For at least the past two decades, financial services regulators have been aware of widespread racial and ethnic discrimination in the auto finance marketplace. The CFPB is the first and only regulator to directly address this discrimination by focusing on its underlying cause: dealer interest rate markups, in which car dealers receive a substantial bonus from lenders for increasing the interest rate on car loans, going above the rates for which borrowers otherwise qualify. Specifically, car dealers contact lenders during the course of sales to see who will be willing to buy loans. Lenders respond by sending dealers the interest rates they will accept based on the borrower’s risk profile, also called the “buy rate.” But the dealer can then add as much as 2-2.5 percent to the buy rate and keep some or all of the difference as compensation. To give a sense of scale, the Center for Responsible Lending (CRL) estimated that consumers who took out car loans in one year would pay as much as $25 billion in additional interest over the lives of their loans due to these markups.

In the mid-1990s, a series of lawsuits were filed against the largest auto finance companies in the country alleging racial and ethnic discrimination. The data from those lawsuits showed that borrowers of color were twice as likely to have their loans marked up, and paid markups twice as large as similarly situated White borrowers with similar credit ratings.

Because of that history, and with more recent data showing continued discrimination, the CFPB issued guidance in 2013 informing indirect auto lenders that they can ensure compliance with the Equal Credit Opportunity Act by paying compensation to dealers in ways that do not involve manipulations of the interest rate. For lenders that chose to continue allowing dealers to engage in interest rate markups, the guidance recommends other steps they can take to ensure that discrimination does not occur.

In short, the CFPB’s guidance acknowledges something we have known for a long time: pricing discretion leads to discrimination. The CFPB’s enforcement work with the Department of Justice, accordingly, has netted over $176 million in restitution and penalties against several lenders. Even after these actions, a January 2018 report by the National Fair Housing Alliance provides compelling evidence that auto lending discrimination remains an ongoing problem.

By eliminating the CFPB’s guidance, S.J. Res. 57 aims to undermine the ability of the CFPB to fight racial and ethnic discrimination, something that has no place in our lending markets. Congress should be applauding the CFPB’s guidance, not trying to repeal it.

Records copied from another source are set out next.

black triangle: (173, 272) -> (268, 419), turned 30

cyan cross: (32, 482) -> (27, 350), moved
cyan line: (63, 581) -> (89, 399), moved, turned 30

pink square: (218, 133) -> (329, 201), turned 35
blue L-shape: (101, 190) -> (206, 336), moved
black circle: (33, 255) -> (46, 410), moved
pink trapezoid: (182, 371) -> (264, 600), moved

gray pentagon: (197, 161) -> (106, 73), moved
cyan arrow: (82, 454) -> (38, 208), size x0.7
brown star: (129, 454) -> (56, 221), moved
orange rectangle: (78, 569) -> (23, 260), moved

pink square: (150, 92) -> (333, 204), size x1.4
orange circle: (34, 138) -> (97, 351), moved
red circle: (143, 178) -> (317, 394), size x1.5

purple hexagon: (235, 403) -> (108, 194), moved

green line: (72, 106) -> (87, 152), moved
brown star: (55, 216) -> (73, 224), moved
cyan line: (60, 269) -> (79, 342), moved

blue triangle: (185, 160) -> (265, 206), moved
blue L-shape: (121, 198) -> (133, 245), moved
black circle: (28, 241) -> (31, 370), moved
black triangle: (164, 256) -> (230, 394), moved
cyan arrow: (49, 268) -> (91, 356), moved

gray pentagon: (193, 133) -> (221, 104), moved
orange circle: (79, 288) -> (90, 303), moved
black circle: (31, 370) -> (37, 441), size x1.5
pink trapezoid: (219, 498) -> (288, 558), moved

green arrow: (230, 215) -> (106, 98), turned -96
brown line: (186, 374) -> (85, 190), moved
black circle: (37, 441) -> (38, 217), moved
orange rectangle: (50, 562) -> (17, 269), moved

S.J. Res. 57 attempts to undermine not only civil rights enforcement, but also the CFPB more broadly. While it is certainly the role of Congress to set broad policy goals, as it did with the passage of the Equal Credit Opportunity Act and Dodd-Frank, the whole point of establishing the CFPB was to allow the details of those policies to be worked out in a process that is less vulnerable to the political manipulation and regulatory inaction that we witnessed in the years before the 2008 financial crisis, and to give consumers a stronger voice than they have before Congress or regulatory agencies. Attempts by Congress to micromanage complicated policy details only serve to undermine the very core of Dodd-Frank’s consumer reforms, and they strengthen the hand of those who opposed the creation of the CFPB all along.

Finally, S.J. Res. 57 represents an unprecedented and unwise use of the CRA procedure. The law was intended to allow Congress to block the implementation of new agency rules before their impact is felt – not guidances that have been in place for years.